__What is being asked__
Write out, word for word, every line in the data below from the one containing "mentalement très très loin. Je ne" to the one containing "обвинила США", both of them included.

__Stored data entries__

● ● ●

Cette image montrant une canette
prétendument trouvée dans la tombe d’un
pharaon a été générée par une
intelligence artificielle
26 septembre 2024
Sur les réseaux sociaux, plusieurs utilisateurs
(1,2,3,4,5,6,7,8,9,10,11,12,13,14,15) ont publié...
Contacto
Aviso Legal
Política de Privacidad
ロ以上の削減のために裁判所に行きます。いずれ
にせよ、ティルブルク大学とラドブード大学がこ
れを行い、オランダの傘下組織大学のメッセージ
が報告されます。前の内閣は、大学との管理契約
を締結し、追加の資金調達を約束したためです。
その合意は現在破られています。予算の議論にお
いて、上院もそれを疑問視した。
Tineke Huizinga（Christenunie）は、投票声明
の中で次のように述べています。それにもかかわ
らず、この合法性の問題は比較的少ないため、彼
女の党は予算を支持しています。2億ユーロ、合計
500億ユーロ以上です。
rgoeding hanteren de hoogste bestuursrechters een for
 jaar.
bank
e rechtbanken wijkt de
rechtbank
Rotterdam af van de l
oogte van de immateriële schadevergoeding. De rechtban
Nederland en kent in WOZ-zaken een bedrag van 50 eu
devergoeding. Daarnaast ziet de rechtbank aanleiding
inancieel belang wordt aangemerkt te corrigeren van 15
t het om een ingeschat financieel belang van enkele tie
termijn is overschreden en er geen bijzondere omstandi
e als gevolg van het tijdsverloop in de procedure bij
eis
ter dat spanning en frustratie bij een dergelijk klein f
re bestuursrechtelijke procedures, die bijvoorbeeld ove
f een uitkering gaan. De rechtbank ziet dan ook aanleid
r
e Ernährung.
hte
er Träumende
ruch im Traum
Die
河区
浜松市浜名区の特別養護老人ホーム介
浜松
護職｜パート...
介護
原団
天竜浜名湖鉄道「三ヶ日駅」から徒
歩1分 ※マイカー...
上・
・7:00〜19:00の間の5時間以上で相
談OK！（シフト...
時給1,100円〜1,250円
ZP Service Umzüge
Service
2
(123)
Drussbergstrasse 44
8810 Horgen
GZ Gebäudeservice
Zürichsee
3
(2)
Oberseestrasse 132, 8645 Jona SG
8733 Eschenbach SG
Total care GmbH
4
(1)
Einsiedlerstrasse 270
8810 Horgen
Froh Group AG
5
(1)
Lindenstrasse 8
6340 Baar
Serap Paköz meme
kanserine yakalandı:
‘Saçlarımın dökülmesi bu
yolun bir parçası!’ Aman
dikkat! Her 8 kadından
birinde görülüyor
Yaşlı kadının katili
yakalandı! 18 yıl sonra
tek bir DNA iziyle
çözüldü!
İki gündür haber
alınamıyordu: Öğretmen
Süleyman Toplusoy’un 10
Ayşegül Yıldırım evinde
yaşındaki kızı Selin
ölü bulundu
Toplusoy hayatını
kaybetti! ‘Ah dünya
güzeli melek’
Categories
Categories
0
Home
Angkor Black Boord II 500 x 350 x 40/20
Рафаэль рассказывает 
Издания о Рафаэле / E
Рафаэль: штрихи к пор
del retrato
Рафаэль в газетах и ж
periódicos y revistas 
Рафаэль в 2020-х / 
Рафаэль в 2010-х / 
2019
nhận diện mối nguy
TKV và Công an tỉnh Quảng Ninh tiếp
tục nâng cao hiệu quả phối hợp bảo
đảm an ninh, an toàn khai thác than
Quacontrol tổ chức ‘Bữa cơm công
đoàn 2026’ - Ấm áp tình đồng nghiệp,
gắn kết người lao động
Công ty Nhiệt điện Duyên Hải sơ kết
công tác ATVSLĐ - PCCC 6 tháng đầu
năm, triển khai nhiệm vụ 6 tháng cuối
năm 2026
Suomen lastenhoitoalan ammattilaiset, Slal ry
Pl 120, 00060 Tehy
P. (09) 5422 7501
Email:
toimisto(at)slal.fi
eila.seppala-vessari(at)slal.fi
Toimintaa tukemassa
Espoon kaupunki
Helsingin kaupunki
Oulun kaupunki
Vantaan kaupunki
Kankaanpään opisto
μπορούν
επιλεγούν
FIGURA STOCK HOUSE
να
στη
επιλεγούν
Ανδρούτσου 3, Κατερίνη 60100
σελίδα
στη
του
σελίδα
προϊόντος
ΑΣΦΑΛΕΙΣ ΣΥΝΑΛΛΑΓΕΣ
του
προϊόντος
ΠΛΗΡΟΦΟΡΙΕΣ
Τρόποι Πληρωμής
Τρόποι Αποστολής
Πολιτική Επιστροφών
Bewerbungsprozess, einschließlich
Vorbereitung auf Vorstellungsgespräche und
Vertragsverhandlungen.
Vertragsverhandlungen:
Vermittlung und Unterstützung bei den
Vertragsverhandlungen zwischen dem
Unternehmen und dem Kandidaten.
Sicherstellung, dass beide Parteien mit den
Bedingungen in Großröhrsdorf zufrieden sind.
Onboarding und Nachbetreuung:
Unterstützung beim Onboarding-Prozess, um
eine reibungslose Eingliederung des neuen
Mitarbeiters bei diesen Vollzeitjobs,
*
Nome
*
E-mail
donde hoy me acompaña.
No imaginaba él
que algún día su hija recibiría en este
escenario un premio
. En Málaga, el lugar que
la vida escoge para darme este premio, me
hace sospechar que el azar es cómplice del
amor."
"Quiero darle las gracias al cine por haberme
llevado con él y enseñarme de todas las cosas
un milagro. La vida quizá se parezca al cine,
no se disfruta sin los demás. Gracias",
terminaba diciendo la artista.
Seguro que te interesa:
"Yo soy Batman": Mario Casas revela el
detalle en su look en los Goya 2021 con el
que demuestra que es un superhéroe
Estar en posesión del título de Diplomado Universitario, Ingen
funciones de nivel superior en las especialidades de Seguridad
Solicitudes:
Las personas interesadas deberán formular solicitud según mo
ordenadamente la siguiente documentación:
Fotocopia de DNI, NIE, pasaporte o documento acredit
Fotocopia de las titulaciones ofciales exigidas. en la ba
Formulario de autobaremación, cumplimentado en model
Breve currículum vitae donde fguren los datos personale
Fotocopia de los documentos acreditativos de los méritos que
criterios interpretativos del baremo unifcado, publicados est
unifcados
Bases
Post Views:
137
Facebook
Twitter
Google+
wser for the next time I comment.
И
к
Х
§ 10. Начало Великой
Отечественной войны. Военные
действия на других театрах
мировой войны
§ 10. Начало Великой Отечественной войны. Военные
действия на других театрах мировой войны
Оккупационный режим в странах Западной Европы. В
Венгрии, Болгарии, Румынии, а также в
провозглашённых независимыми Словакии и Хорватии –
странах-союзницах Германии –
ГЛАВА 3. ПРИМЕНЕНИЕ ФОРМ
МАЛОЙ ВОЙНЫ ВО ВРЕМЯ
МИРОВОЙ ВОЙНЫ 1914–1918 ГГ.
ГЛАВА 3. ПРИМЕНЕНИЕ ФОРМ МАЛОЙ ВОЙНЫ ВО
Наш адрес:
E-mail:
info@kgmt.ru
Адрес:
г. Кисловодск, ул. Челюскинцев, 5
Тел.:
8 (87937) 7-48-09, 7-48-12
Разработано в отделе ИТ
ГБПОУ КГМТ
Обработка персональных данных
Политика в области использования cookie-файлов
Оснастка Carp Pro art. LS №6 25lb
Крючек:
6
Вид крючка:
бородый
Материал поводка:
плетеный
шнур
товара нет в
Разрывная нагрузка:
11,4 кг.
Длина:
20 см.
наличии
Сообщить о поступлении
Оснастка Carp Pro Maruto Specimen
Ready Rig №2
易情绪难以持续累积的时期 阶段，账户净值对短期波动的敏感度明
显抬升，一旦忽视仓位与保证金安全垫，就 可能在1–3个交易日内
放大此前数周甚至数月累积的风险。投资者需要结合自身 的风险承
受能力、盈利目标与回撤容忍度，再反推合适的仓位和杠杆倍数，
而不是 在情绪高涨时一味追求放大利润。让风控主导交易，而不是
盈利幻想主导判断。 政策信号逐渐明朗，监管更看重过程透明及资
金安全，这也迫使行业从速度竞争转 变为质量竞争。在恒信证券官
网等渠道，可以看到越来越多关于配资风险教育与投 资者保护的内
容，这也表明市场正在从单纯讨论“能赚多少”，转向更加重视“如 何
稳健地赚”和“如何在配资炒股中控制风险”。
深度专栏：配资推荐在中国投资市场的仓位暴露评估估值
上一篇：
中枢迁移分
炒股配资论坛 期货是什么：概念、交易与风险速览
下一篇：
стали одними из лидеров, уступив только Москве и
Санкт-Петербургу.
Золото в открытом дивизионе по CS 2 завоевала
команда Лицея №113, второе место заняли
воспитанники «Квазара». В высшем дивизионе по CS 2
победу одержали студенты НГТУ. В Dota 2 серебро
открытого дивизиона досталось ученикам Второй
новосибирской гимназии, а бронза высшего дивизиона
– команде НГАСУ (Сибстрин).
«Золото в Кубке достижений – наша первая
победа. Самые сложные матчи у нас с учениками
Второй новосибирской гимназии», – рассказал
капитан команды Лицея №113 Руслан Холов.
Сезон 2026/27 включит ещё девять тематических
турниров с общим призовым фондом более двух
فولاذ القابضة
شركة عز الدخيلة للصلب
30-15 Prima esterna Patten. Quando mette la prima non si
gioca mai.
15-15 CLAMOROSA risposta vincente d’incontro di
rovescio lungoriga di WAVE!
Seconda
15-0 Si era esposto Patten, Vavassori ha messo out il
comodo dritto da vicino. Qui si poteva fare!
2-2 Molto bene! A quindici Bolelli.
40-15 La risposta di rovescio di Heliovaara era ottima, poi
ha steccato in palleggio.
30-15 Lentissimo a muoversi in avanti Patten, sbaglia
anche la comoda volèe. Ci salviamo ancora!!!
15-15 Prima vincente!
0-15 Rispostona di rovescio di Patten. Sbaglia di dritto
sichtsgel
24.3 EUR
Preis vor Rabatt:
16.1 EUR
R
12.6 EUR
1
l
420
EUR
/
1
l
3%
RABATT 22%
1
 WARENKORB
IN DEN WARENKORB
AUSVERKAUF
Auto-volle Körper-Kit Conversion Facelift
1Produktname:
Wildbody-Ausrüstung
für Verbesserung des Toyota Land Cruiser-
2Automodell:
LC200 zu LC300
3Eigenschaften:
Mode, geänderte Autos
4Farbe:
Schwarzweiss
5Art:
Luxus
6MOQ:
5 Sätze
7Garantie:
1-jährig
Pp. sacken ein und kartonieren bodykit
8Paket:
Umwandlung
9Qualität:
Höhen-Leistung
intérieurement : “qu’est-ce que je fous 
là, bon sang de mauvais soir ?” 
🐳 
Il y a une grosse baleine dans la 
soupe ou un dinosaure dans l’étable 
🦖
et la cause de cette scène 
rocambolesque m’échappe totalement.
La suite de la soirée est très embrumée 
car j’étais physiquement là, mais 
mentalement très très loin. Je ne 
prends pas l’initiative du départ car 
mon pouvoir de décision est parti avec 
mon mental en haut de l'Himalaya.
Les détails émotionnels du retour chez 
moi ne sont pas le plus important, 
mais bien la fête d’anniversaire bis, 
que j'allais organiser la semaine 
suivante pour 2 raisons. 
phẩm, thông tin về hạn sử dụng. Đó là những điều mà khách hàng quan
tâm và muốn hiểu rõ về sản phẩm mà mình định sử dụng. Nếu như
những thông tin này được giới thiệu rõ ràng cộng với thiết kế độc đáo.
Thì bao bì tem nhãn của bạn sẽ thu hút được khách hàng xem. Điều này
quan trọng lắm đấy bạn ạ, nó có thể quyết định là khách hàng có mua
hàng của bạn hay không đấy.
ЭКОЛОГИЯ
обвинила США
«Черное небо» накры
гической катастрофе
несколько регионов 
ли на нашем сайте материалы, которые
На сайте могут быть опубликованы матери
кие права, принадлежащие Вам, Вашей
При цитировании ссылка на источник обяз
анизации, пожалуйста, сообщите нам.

● ● ●

__Reply to the exercise__
mentalement très très loin. Je ne 
prends pas l’initiative du départ car 
mon pouvoir de décision est parti avec 
mon mental en haut de l'Himalaya.
Les détails émotionnels du retour chez 
moi ne sont pas le plus important, 
mais bien la fête d’anniversaire bis, 
que j'allais organiser la semaine 
suivante pour 2 raisons. 
phẩm, thông tin về hạn sử dụng. Đó là những điều mà khách hàng quan
tâm và muốn hiểu rõ về sản phẩm mà mình định sử dụng. Nếu như
những thông tin này được giới thiệu rõ ràng cộng với thiết kế độc đáo.
Thì bao bì tem nhãn của bạn sẽ thu hút được khách hàng xem. Điều này
quan trọng lắm đấy bạn ạ, nó có thể quyết định là khách hàng có mua
hàng của bạn hay không đấy.
ЭКОЛОГИЯ
обвинила США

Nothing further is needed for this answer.